*** Begin section ***

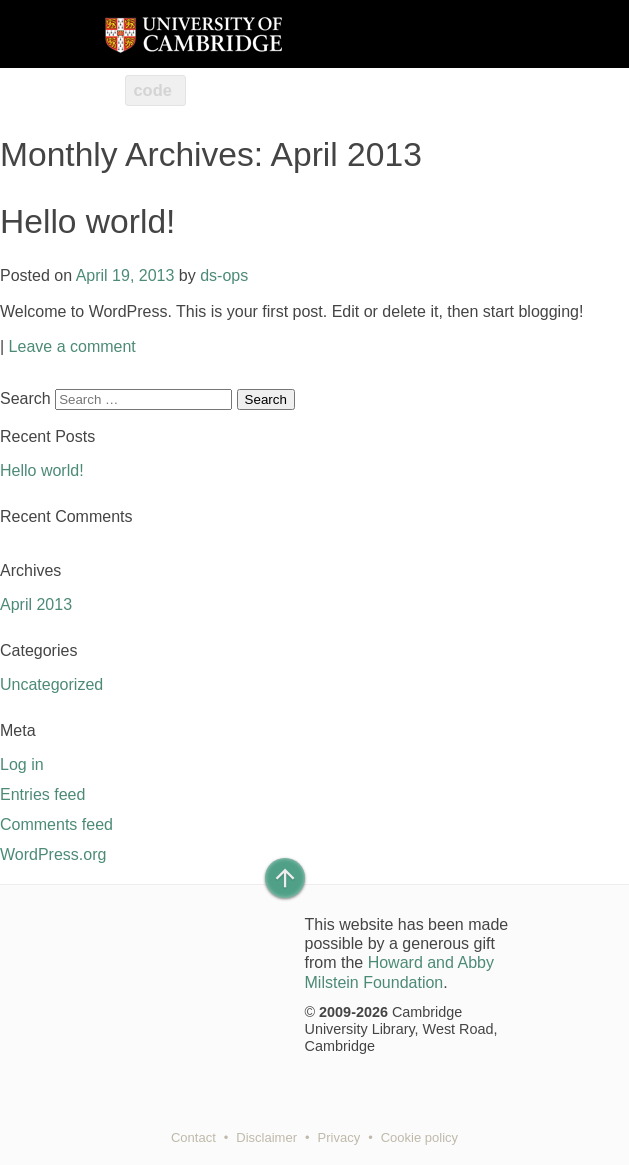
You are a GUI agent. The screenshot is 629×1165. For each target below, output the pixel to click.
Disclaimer (266, 1137)
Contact (193, 1137)
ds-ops (224, 275)
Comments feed (56, 824)
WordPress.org (53, 854)
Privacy (339, 1137)
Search (25, 398)
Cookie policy (419, 1137)
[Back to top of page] (285, 878)
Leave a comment (72, 346)
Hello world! (87, 221)
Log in (22, 764)
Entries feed (42, 794)
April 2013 (36, 604)
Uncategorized (51, 684)
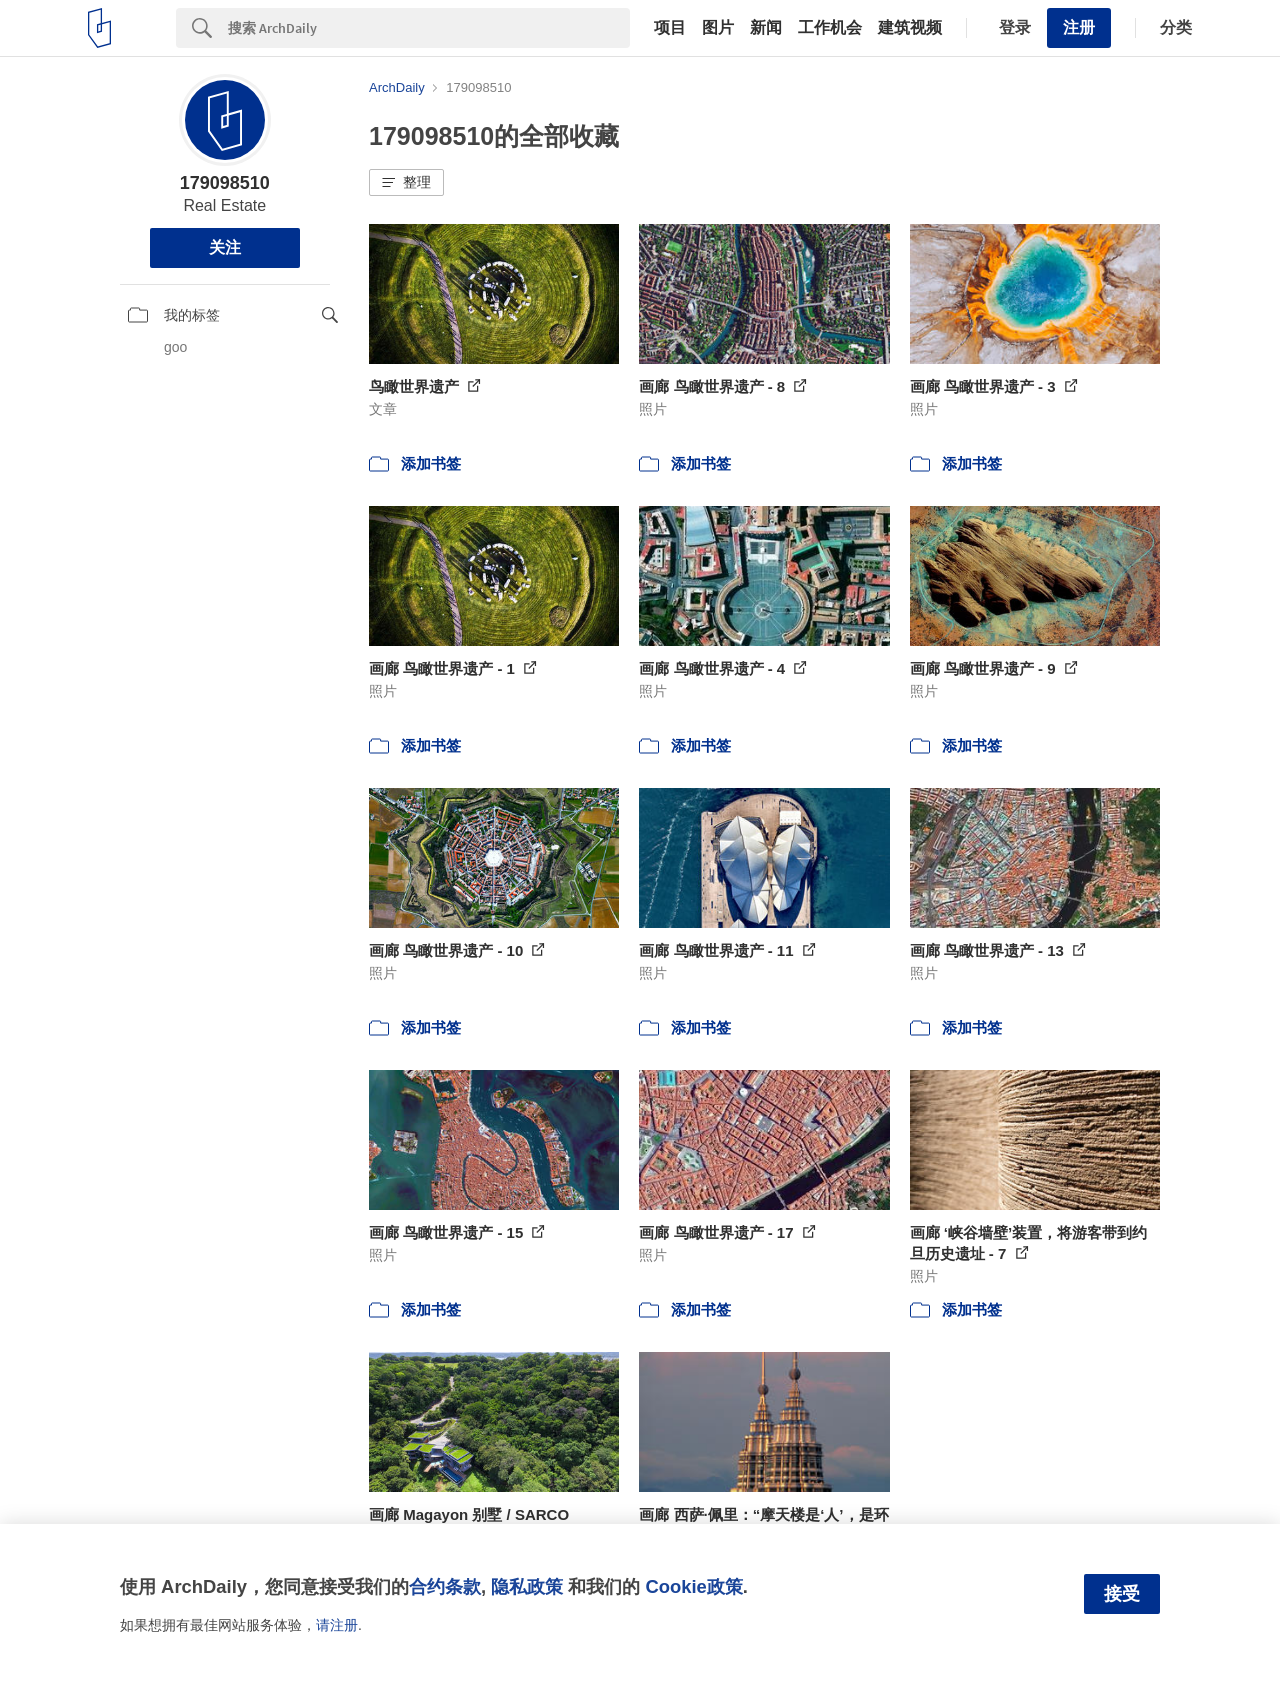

*** End section ***

Please give the material above again in full, with no pictures in your version.

You are a GUI agent. The screenshot is 629×1165. For each target below, output the pixel to click.
Disclaimer (266, 1137)
Contact (193, 1137)
ds-ops (224, 275)
Comments feed (56, 824)
WordPress.org (53, 854)
Privacy (339, 1137)
Search (25, 398)
Cookie policy (419, 1137)
[Back to top of page] (285, 878)
Leave a comment (72, 346)
Hello world! (87, 221)
Log in (22, 764)
Entries feed (42, 794)
April 2013 (36, 604)
Uncategorized (51, 684)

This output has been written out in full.